> To do: Below are records; how many of their lines contain "tickets"? Answer with only the number.

> Dataset excerpts:
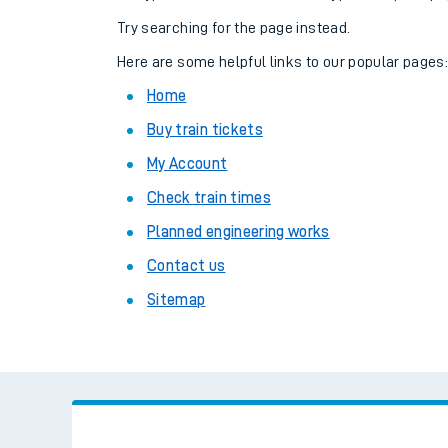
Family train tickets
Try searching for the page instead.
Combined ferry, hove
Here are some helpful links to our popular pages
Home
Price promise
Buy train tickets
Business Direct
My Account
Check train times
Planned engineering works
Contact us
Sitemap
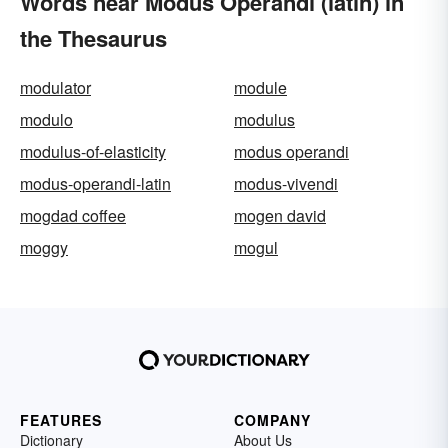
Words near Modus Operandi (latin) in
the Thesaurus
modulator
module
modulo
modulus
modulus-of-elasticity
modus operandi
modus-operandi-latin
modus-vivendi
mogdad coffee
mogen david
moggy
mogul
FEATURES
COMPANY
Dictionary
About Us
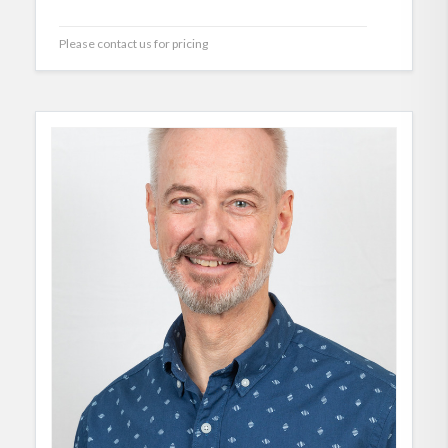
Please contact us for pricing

* * *

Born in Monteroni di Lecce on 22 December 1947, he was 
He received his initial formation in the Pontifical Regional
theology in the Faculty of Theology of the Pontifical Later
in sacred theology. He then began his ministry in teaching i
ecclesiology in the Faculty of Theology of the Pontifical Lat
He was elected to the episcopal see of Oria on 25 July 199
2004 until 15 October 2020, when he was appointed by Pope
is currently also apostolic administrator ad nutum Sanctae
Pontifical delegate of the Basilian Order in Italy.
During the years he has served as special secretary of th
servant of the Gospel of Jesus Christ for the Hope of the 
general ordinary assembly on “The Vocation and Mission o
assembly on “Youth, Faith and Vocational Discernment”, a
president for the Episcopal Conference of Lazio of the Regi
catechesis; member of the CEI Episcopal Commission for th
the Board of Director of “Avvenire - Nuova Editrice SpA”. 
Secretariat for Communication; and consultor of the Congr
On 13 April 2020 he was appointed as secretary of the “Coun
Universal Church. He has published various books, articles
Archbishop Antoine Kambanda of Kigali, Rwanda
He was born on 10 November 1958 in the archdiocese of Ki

> Output below: 2